◆ **Supplied material**:
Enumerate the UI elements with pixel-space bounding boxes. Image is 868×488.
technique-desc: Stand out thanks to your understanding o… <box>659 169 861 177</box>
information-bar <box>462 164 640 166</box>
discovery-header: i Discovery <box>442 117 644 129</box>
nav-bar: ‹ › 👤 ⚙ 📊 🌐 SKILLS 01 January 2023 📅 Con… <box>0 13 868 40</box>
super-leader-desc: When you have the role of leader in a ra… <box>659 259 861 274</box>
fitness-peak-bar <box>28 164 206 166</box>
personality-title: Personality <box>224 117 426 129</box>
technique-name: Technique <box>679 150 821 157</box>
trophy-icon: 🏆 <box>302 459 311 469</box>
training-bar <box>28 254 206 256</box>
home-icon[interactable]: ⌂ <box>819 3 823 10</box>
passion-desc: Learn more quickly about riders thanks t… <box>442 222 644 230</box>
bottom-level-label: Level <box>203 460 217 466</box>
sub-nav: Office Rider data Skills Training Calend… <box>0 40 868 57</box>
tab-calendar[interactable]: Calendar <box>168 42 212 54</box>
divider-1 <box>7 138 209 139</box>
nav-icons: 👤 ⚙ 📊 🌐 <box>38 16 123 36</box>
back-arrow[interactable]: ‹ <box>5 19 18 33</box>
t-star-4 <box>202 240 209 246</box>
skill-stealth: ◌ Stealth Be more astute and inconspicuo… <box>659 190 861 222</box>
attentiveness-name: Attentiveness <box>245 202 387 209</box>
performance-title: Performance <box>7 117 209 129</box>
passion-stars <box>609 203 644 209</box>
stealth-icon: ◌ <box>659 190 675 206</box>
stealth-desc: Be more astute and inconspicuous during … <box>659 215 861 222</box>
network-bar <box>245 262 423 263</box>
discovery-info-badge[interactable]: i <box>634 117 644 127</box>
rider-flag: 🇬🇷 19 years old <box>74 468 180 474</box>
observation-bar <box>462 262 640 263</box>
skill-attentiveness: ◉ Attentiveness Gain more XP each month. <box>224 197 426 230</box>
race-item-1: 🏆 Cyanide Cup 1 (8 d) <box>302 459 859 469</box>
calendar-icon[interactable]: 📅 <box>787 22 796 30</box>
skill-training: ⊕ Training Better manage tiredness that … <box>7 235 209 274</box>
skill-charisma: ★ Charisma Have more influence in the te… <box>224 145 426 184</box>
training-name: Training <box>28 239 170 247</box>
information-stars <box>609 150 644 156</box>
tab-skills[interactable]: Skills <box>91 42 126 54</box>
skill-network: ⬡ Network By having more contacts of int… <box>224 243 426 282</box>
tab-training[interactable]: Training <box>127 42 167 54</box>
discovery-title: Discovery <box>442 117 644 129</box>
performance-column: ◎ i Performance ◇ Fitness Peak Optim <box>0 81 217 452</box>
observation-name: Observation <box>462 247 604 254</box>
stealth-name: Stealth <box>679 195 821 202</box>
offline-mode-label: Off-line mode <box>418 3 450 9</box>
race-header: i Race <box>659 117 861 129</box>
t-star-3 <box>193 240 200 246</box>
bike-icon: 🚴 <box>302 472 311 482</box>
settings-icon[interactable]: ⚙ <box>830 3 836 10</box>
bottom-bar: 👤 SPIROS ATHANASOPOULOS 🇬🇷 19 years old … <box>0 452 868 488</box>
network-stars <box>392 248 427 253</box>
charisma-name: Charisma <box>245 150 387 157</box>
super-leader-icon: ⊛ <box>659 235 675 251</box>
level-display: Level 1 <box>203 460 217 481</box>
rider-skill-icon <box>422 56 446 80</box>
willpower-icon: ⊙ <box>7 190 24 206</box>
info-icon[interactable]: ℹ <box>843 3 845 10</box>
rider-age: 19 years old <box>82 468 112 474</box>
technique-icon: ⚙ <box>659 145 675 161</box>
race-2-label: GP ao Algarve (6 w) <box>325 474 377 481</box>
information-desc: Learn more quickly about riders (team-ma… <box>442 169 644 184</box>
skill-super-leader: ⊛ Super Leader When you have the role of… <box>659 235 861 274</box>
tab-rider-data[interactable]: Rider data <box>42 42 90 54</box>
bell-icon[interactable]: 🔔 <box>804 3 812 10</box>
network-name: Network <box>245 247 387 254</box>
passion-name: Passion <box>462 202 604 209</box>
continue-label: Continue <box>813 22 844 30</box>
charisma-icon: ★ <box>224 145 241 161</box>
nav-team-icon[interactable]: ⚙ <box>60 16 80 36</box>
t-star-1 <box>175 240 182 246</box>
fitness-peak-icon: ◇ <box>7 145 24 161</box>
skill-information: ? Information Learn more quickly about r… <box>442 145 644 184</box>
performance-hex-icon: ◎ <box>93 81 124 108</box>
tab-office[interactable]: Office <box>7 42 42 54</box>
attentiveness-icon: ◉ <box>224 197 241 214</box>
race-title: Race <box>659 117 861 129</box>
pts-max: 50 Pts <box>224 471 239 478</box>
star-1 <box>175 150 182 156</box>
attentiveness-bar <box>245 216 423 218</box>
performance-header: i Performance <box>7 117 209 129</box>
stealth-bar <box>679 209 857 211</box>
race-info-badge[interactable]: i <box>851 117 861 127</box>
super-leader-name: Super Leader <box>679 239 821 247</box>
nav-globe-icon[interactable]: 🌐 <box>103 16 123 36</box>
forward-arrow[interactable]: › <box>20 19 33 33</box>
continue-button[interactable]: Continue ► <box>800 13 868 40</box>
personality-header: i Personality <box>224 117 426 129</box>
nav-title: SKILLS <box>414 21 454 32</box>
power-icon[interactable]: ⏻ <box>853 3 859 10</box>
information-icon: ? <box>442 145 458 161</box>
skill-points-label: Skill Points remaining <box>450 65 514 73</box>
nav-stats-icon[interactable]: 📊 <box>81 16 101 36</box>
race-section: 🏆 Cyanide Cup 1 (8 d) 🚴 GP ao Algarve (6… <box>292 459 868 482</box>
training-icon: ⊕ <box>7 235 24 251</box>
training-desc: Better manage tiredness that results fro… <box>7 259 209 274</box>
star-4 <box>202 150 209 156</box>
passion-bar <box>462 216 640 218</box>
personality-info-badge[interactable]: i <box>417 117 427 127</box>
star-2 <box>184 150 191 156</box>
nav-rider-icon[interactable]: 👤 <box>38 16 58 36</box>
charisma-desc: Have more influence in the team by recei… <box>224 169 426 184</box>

◆ **What this task involves**:
Repeat all of the records exactly.

◆ **Response to the exercise**:
Enumerate the UI elements with pixel-space bounding boxes. Image is 868×488.
technique-desc: Stand out thanks to your understanding o… <box>659 169 861 177</box>
information-bar <box>462 164 640 166</box>
discovery-header: i Discovery <box>442 117 644 129</box>
nav-bar: ‹ › 👤 ⚙ 📊 🌐 SKILLS 01 January 2023 📅 Con… <box>0 13 868 40</box>
super-leader-desc: When you have the role of leader in a ra… <box>659 259 861 274</box>
fitness-peak-bar <box>28 164 206 166</box>
personality-title: Personality <box>224 117 426 129</box>
technique-name: Technique <box>679 150 821 157</box>
trophy-icon: 🏆 <box>302 459 311 469</box>
training-bar <box>28 254 206 256</box>
home-icon[interactable]: ⌂ <box>819 3 823 10</box>
passion-desc: Learn more quickly about riders thanks t… <box>442 222 644 230</box>
bottom-level-label: Level <box>203 460 217 466</box>
sub-nav: Office Rider data Skills Training Calend… <box>0 40 868 57</box>
tab-calendar[interactable]: Calendar <box>168 42 212 54</box>
divider-1 <box>7 138 209 139</box>
nav-icons: 👤 ⚙ 📊 🌐 <box>38 16 123 36</box>
back-arrow[interactable]: ‹ <box>5 19 18 33</box>
t-star-4 <box>202 240 209 246</box>
skill-stealth: ◌ Stealth Be more astute and inconspicuo… <box>659 190 861 222</box>
attentiveness-name: Attentiveness <box>245 202 387 209</box>
performance-title: Performance <box>7 117 209 129</box>
passion-stars <box>609 203 644 209</box>
stealth-icon: ◌ <box>659 190 675 206</box>
stealth-desc: Be more astute and inconspicuous during … <box>659 215 861 222</box>
network-bar <box>245 262 423 263</box>
discovery-info-badge[interactable]: i <box>634 117 644 127</box>
rider-flag: 🇬🇷 19 years old <box>74 468 180 474</box>
observation-bar <box>462 262 640 263</box>
skill-attentiveness: ◉ Attentiveness Gain more XP each month. <box>224 197 426 230</box>
race-item-1: 🏆 Cyanide Cup 1 (8 d) <box>302 459 859 469</box>
calendar-icon[interactable]: 📅 <box>787 22 796 30</box>
skill-training: ⊕ Training Better manage tiredness that … <box>7 235 209 274</box>
skill-charisma: ★ Charisma Have more influence in the te… <box>224 145 426 184</box>
training-name: Training <box>28 239 170 247</box>
information-stars <box>609 150 644 156</box>
tab-skills[interactable]: Skills <box>91 42 126 54</box>
skill-network: ⬡ Network By having more contacts of int… <box>224 243 426 282</box>
tab-training[interactable]: Training <box>127 42 167 54</box>
discovery-title: Discovery <box>442 117 644 129</box>
performance-column: ◎ i Performance ◇ Fitness Peak Optim <box>0 81 217 452</box>
observation-name: Observation <box>462 247 604 254</box>
stealth-name: Stealth <box>679 195 821 202</box>
offline-mode-label: Off-line mode <box>418 3 450 9</box>
race-header: i Race <box>659 117 861 129</box>
t-star-3 <box>193 240 200 246</box>
bike-icon: 🚴 <box>302 472 311 482</box>
settings-icon[interactable]: ⚙ <box>830 3 836 10</box>
bottom-bar: 👤 SPIROS ATHANASOPOULOS 🇬🇷 19 years old … <box>0 452 868 488</box>
network-stars <box>392 248 427 253</box>
charisma-name: Charisma <box>245 150 387 157</box>
super-leader-icon: ⊛ <box>659 235 675 251</box>
level-display: Level 1 <box>203 460 217 481</box>
rider-skill-icon <box>422 56 446 80</box>
willpower-icon: ⊙ <box>7 190 24 206</box>
info-icon[interactable]: ℹ <box>843 3 845 10</box>
rider-age: 19 years old <box>82 468 112 474</box>
technique-icon: ⚙ <box>659 145 675 161</box>
race-2-label: GP ao Algarve (6 w) <box>325 474 377 481</box>
information-desc: Learn more quickly about riders (team-ma… <box>442 169 644 184</box>
skill-super-leader: ⊛ Super Leader When you have the role of… <box>659 235 861 274</box>
tab-rider-data[interactable]: Rider data <box>42 42 90 54</box>
bell-icon[interactable]: 🔔 <box>804 3 812 10</box>
network-name: Network <box>245 247 387 254</box>
passion-name: Passion <box>462 202 604 209</box>
continue-label: Continue <box>813 22 844 30</box>
charisma-icon: ★ <box>224 145 241 161</box>
nav-team-icon[interactable]: ⚙ <box>60 16 80 36</box>
t-star-1 <box>175 240 182 246</box>
fitness-peak-icon: ◇ <box>7 145 24 161</box>
skill-information: ? Information Learn more quickly about r… <box>442 145 644 184</box>
performance-hex-icon: ◎ <box>93 81 124 108</box>
tab-office[interactable]: Office <box>7 42 42 54</box>
attentiveness-icon: ◉ <box>224 197 241 214</box>
race-title: Race <box>659 117 861 129</box>
pts-max: 50 Pts <box>224 471 239 478</box>
star-1 <box>175 150 182 156</box>
attentiveness-bar <box>245 216 423 218</box>
performance-header: i Performance <box>7 117 209 129</box>
stealth-bar <box>679 209 857 211</box>
race-info-badge[interactable]: i <box>851 117 861 127</box>
super-leader-name: Super Leader <box>679 239 821 247</box>
nav-globe-icon[interactable]: 🌐 <box>103 16 123 36</box>
forward-arrow[interactable]: › <box>20 19 33 33</box>
continue-button[interactable]: Continue ► <box>800 13 868 40</box>
personality-header: i Personality <box>224 117 426 129</box>
nav-title: SKILLS <box>414 21 454 32</box>
power-icon[interactable]: ⏻ <box>853 3 859 10</box>
information-icon: ? <box>442 145 458 161</box>
skill-points-label: Skill Points remaining <box>450 65 514 73</box>
nav-stats-icon[interactable]: 📊 <box>81 16 101 36</box>
race-section: 🏆 Cyanide Cup 1 (8 d) 🚴 GP ao Algarve (6… <box>292 459 868 482</box>
training-icon: ⊕ <box>7 235 24 251</box>
training-desc: Better manage tiredness that results fro… <box>7 259 209 274</box>
star-4 <box>202 150 209 156</box>
passion-bar <box>462 216 640 218</box>
personality-info-badge[interactable]: i <box>417 117 427 127</box>
star-2 <box>184 150 191 156</box>
nav-rider-icon[interactable]: 👤 <box>38 16 58 36</box>
charisma-desc: Have more influence in the team by recei… <box>224 169 426 184</box>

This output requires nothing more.